If a line of the data below holds the word "oven", list it.

-------- Records to process

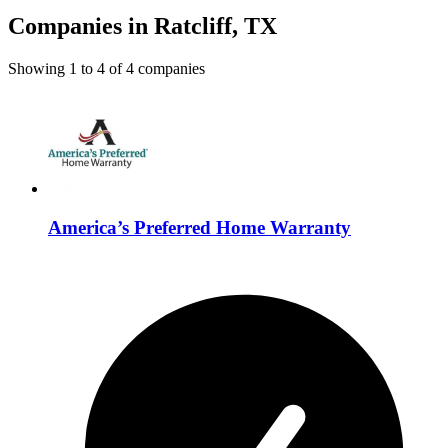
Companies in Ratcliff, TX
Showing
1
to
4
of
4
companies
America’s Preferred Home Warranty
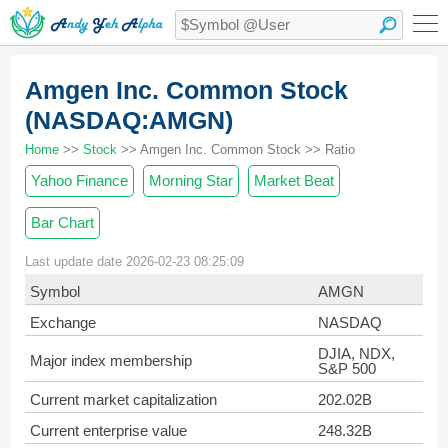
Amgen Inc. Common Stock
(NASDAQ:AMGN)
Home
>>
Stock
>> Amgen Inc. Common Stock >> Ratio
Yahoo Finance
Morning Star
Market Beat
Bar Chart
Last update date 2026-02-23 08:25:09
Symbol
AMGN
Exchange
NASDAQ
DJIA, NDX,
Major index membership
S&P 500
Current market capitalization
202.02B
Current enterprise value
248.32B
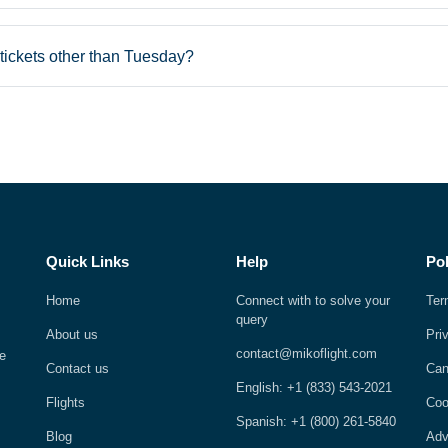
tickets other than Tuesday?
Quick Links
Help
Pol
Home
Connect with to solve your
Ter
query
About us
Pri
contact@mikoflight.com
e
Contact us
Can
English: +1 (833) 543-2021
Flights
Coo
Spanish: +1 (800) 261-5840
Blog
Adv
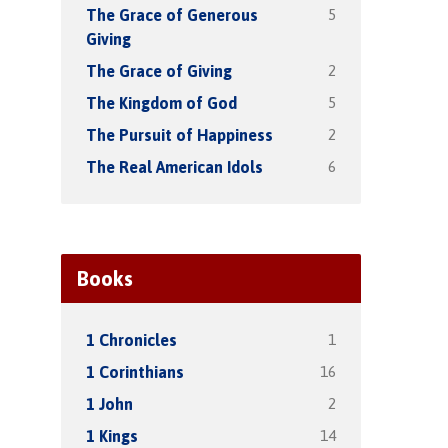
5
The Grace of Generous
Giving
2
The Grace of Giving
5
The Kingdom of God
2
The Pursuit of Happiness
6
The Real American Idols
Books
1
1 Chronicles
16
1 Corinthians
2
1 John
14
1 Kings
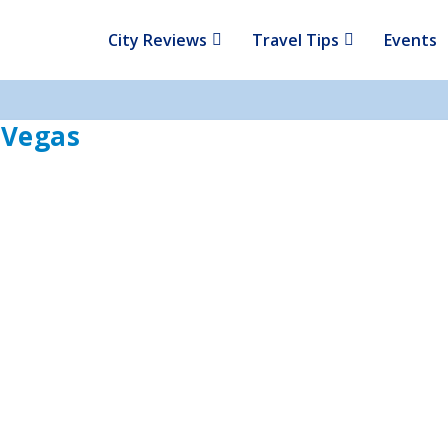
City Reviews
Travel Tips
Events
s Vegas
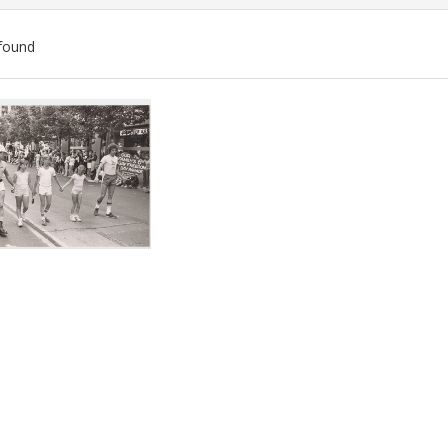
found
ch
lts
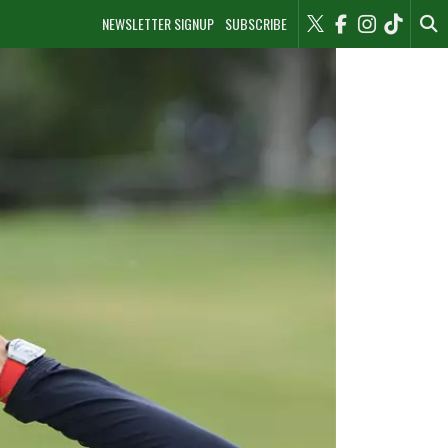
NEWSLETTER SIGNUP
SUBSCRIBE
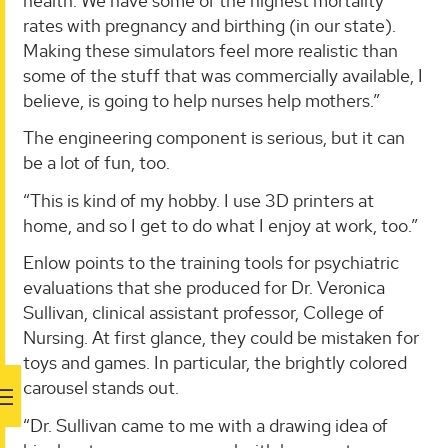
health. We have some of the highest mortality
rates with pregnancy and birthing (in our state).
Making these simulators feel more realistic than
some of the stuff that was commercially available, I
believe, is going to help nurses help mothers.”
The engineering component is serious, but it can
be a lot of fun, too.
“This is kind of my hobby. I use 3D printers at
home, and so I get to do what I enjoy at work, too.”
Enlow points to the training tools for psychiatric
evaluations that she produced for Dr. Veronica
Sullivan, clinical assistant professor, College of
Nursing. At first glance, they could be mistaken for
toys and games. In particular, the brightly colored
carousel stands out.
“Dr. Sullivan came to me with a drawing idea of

----------------
-------- Records to process

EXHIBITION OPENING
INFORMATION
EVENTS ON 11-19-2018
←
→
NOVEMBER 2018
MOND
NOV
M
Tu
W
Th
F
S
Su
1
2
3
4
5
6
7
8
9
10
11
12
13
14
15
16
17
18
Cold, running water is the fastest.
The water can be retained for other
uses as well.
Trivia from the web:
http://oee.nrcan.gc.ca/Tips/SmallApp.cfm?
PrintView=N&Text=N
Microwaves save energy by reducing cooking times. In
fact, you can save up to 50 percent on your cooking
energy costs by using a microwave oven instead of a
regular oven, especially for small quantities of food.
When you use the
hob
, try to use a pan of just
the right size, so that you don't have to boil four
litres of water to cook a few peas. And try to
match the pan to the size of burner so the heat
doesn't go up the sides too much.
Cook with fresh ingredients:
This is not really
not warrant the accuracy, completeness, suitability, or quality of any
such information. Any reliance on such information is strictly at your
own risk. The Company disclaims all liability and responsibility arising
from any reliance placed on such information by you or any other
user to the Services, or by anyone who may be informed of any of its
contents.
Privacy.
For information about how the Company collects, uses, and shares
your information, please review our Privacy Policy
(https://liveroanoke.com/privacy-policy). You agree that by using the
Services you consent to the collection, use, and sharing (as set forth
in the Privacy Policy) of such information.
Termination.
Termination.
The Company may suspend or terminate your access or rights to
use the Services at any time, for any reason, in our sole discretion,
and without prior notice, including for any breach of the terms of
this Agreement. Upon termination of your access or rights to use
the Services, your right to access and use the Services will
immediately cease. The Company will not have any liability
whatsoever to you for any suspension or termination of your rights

----------------

→ Answer:
energy costs by using a microwave oven instead of a
regular oven, especially for small quantities of food.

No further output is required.